## WHAT IS BEING ASKED
Transcribe all records exactly; omit pictures.

----

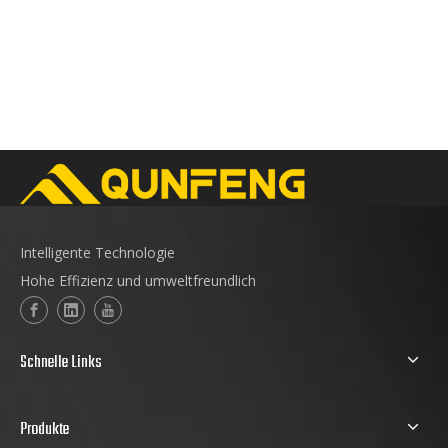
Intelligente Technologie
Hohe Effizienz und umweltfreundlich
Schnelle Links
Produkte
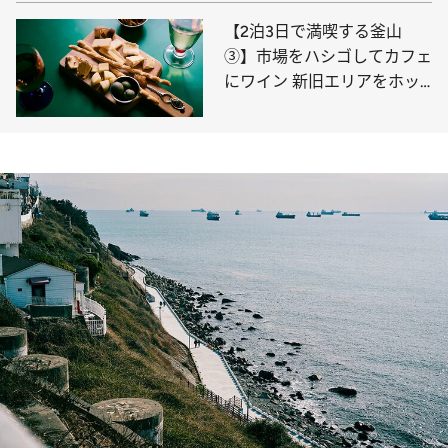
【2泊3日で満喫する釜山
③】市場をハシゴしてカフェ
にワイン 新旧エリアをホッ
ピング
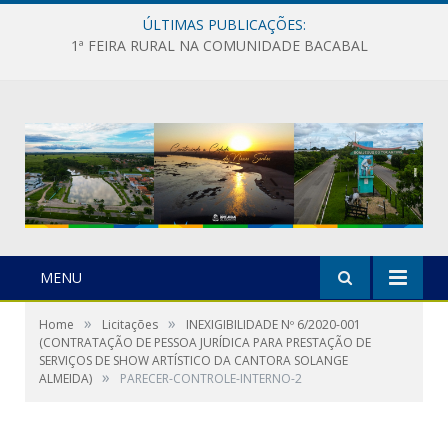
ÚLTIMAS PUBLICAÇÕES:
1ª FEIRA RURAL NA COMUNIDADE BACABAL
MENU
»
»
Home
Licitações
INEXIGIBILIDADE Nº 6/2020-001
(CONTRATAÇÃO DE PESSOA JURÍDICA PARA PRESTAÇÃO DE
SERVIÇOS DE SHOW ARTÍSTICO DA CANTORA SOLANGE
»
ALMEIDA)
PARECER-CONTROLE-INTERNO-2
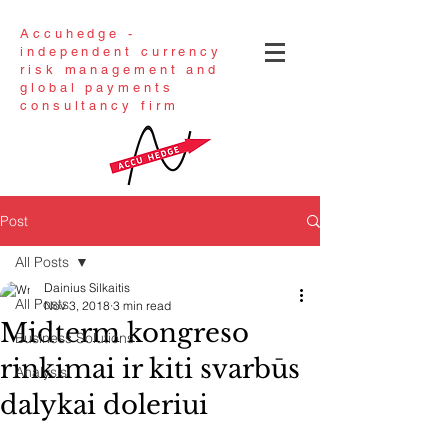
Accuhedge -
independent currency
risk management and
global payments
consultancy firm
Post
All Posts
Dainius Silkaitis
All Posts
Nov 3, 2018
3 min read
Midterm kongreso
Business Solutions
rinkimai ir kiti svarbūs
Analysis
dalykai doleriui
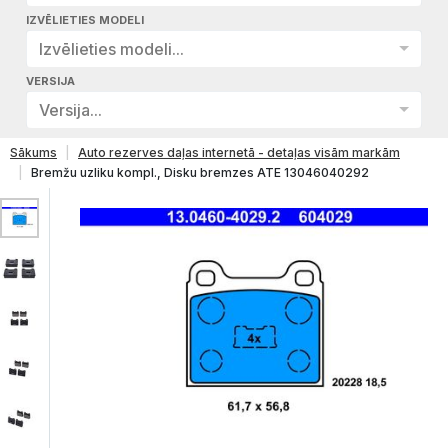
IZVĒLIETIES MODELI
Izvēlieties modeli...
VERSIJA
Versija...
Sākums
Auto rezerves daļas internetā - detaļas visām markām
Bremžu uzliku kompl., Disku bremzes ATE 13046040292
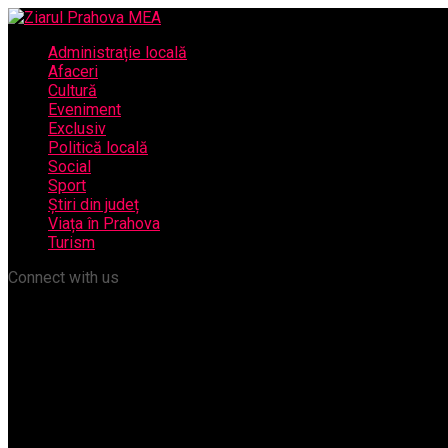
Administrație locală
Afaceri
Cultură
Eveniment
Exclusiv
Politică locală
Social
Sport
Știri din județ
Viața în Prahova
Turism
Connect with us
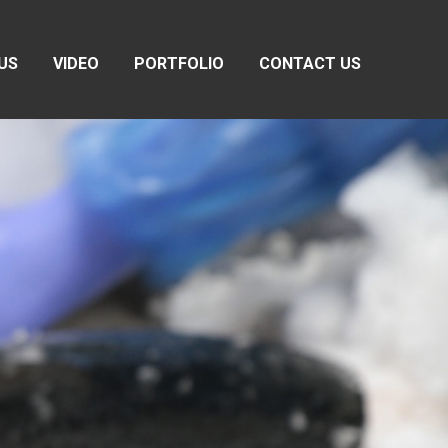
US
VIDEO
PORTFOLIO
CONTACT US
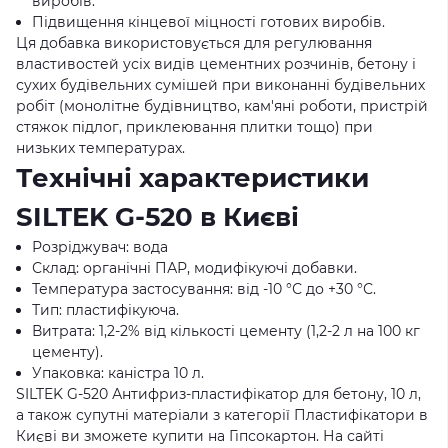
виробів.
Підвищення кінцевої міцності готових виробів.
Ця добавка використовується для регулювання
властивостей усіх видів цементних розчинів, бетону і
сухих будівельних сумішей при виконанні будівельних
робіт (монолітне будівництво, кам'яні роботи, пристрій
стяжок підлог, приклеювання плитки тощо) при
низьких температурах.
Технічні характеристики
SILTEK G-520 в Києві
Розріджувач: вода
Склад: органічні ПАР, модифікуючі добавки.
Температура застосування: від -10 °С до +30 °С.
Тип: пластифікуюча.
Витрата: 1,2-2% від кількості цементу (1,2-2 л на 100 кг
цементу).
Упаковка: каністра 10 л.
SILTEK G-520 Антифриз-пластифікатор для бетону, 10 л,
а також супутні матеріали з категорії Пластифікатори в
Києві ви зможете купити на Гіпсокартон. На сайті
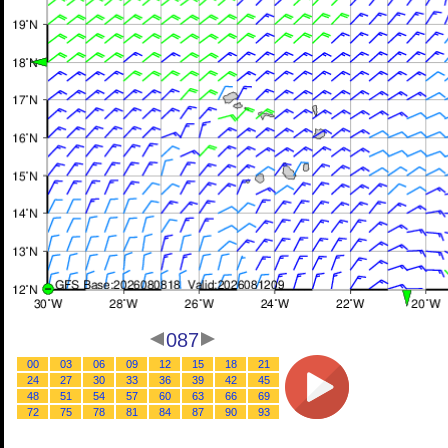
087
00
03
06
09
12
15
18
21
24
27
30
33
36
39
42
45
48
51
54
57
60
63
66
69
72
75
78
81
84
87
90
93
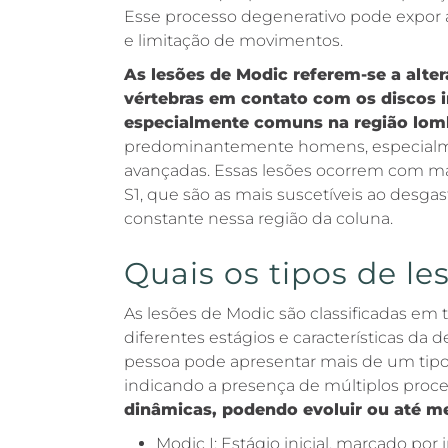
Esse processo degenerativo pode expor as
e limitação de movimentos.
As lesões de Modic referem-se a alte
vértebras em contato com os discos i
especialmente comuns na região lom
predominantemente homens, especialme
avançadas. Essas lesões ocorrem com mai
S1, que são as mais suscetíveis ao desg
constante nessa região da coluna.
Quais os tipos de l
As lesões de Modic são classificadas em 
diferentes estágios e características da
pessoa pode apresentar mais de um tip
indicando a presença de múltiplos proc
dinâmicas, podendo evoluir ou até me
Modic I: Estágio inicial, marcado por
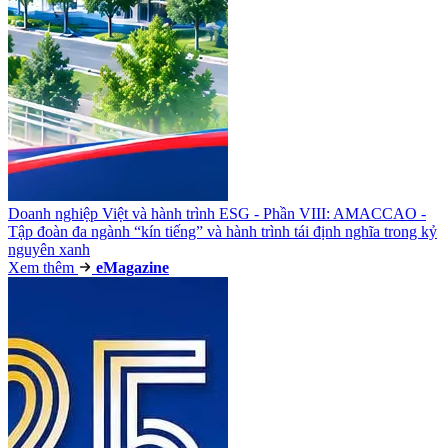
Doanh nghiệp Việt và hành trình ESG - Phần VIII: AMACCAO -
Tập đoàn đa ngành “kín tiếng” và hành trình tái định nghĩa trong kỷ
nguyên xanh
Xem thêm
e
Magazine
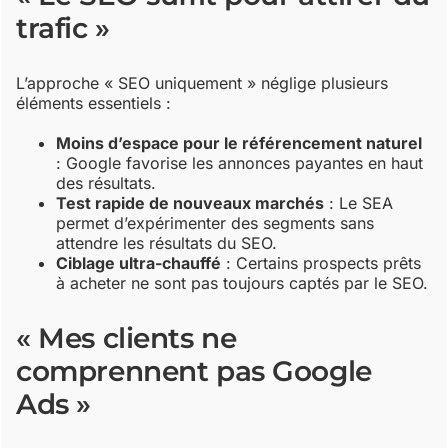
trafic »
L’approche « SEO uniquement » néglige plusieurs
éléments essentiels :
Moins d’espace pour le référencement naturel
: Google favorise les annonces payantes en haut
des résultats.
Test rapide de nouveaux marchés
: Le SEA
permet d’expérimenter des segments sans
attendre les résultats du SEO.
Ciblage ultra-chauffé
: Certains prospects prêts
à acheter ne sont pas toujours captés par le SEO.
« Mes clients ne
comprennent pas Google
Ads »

----

## RESPONSE BELOW
Intelligente Technologie
Hohe Effizienz und umweltfreundlich
Schnelle Links
Produkte
【2泊3日で満喫する釜山
③】市場をハシゴしてカフェ
にワイン 新旧エリアをホッ
ピング
ÚLTIMAS PUBLICAÇÕES:
1ª FEIRA RURAL NA COMUNIDADE BACABAL
MENU
»
»
Home
Licitações
INEXIGIBILIDADE Nº 6/2020-001
(CONTRATAÇÃO DE PESSOA JURÍDICA PARA PRESTAÇÃO DE
SERVIÇOS DE SHOW ARTÍSTICO DA CANTORA SOLANGE
»
ALMEIDA)
PARECER-CONTROLE-INTERNO-2
Accuhedge -
independent currency
risk management and
global payments
consultancy firm
Post
All Posts
Dainius Silkaitis
All Posts
Nov 3, 2018
3 min read
Midterm kongreso
Business Solutions
rinkimai ir kiti svarbūs
Analysis
dalykai doleriui
IZVĒLIETIES MODELI
Izvēlieties modeli...
VERSIJA
Versija...
Sākums
Auto rezerves daļas internetā - detaļas visām markām
Bremžu uzliku kompl., Disku bremzes ATE 13046040292
Administrație locală
Afaceri
Cultură
Eveniment
Exclusiv
Politică locală
Social
Sport
Știri din județ
Viața în Prahova
Turism
Connect with us
US
VIDEO
PORTFOLIO
CONTACT US
виробів.
Підвищення кінцевої міцності готових виробів.
Ця добавка використовується для регулювання
властивостей усіх видів цементних розчинів, бетону і
сухих будівельних сумішей при виконанні будівельних
робіт (монолітне будівництво, кам'яні роботи, пристрій
стяжок підлог, приклеювання плитки тощо) при
низьких температурах.
Технічні характеристики
SILTEK G-520 в Києві
Розріджувач: вода
Склад: органічні ПАР, модифікуючі добавки.
Температура застосування: від -10 °С до +30 °С.
Тип: пластифікуюча.
Витрата: 1,2-2% від кількості цементу (1,2-2 л на 100 кг
цементу).
Упаковка: каністра 10 л.
SILTEK G-520 Антифриз-пластифікатор для бетону, 10 л,
а також супутні матеріали з категорії Пластифікатори в
Києві ви зможете купити на Гіпсокартон. На сайті
087
00
03
06
09
12
15
18
21
24
27
30
33
36
39
42
45
48
51
54
57
60
63
66
69
72
75
78
81
84
87
90
93
Esse processo degenerativo pode expor as
e limitação de movimentos.
As lesões de Modic referem-se a alte
vértebras em contato com os discos i
especialmente comuns na região lom
predominantemente homens, especialme
avançadas. Essas lesões ocorrem com mai
S1, que são as mais suscetíveis ao desg
constante nessa região da coluna.
Quais os tipos de l
As lesões de Modic são classificadas em 
diferentes estágios e características da
pessoa pode apresentar mais de um tip
indicando a presença de múltiplos proc
dinâmicas, podendo evoluir ou até me
Modic I: Estágio inicial, marcado por
Doanh nghiệp Việt và hành trình ESG - Phần VIII: AMACCAO -
Tập đoàn đa ngành “kín tiếng” và hành trình tái định nghĩa trong kỷ
nguyên xanh
Xem thêm
e
Magazine
trafic »
L’approche « SEO uniquement » néglige plusieurs
éléments essentiels :
Moins d’espace pour le référencement naturel
: Google favorise les annonces payantes en haut
des résultats.
Test rapide de nouveaux marchés
: Le SEA
permet d’expérimenter des segments sans
attendre les résultats du SEO.
Ciblage ultra-chauffé
: Certains prospects prêts
à acheter ne sont pas toujours captés par le SEO.
« Mes clients ne
comprennent pas Google
Ads »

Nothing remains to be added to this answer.